Issues posed by wet solids dampen the performance of many processes. In a previous column, “Improve Slurry Handling,” I explored several techniques for altering the bulk properties of wet cakes, pastes and slurries. However, it’s not always possible to change these properties because doing so may reduce the product’s functionality. It’s better to select the correct equipment for the product in the first place and ensure the operators understand the differences in handling slurries, wet cakes and pastes compared to bulk solids and powders. The major areas requiring additional consideration and care are storage, discharge and conveying.
First, it’s never a good idea to store slurries, wet cakes and pastes for any length of time; so, I always suggest designing a process to avoid this situation.
Slurries commonly are stored for short periods of time. I provided advice on dealing with slurry storage and conveying in an article way back in 2006, “Avoid Trouble with Slurries”; those tips remain just as valid today.
Sometimes, storing wet cakes and pastes is necessary. Their handling is a specialized area; most manufacturers don’t produce all the equipment variations that you may need. As a consequence, the designer must explore many different vendors’ capabilities before making a selection.
You just can’t pour a wet cake or paste into a tank or silo and expect to retrieve it without great difficulty. For large storage volumes, silos often include screws placed near the bottom or top with either side or center discharge. Another variation is to rotate the silo base while the bottom screw is stationary. Some designs incorporate a reciprocating floor or frame to guide solids toward the discharge screw. These devices can help ensure maintaining first-in/first-out performance. Ease of maintenance of the motors and drives becomes the driving factor in selection.

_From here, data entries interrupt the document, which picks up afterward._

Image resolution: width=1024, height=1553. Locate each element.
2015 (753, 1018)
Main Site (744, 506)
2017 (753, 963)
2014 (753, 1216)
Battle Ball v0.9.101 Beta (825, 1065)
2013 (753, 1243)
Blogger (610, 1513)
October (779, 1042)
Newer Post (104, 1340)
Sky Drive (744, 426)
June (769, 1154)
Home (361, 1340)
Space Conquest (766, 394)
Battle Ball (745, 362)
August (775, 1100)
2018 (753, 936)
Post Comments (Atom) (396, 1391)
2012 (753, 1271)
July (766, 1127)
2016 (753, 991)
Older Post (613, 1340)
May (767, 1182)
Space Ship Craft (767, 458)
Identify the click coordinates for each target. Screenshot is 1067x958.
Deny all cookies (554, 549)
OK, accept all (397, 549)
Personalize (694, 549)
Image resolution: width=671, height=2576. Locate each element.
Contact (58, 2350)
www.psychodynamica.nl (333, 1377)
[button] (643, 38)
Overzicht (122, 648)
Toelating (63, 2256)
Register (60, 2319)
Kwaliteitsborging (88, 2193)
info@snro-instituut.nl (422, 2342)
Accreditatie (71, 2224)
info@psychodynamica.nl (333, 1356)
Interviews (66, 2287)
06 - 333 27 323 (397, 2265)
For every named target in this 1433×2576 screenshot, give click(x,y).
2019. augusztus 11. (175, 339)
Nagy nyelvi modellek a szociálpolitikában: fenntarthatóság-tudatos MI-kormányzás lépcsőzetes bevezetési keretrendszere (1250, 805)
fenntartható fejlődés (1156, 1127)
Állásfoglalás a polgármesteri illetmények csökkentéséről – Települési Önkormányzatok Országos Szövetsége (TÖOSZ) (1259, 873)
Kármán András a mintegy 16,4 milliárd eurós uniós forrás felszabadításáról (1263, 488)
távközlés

Hoppers offer short-term storage; liners or vibration can improve the product’s flowability. To properly choose a liner, you must conduct flowability tests. In addition, installation can pose several pitfalls. These include the wrong type of attachment (i.e., bolt, screw or glue) that can lead to corrosion or mechanical failure, and not having enough attachments. You also must properly cap and install valleys to allow for thermal expansion; often this requires overlapping the liner sheets.
Pneumatic techniques for assisting hopper discharge aren’t well-suited to wet solids where injected air can channel between lumps. Arches will form; these likely will be strong. Even inflatable pads located around the hopper aren’t recommended, especially for very wet solids, because they can compact the material.
Wet solids are poor transmitters of vibration, so vibrational aids usually aren’t very effective. However, a vibration technique may make sense for either fairly dry or nearly saturated wet solids that aren’t too sticky. Vibrating a nearly saturated cake may allow a lubricating film of solvent to form at the wall, thus increasing slippage. Devices that vibrate the material rather than the hopper generally work better because they impart a more-uniform vibration; these include louvers or moveable cones at the discharge. When vibration of the material isn’t possible, externally mounted vibrators that produce a vertical stress like an out-of-balance motor or air-driven ball or roller are most effective while horizontal vibration from, e.g., an air piston or electromagnetic force, is less effective.
Belt conveyors most commonly transport wet solids and pastes. Wet solids require more attention to belt speed, cleaning and operator protection. Belts often serve not only to move the material but also to lift it. However, for wet cakes of variable solvent content, this may cause balling of the solids.
Screw and ribbon conveyors frequently move wet cakes and pastes; they are less desirable, though, due to friction that can lead to pluggage or failure of the equipment. Ribbons, especially ones with an interrupted flight design, work well on sticky materials compared to a solid screw, but at the expense of efficiency. A low bed depth is best for a wet cake because it increases the transport velocity and reduces adhesion to the trough. There is no free lunch.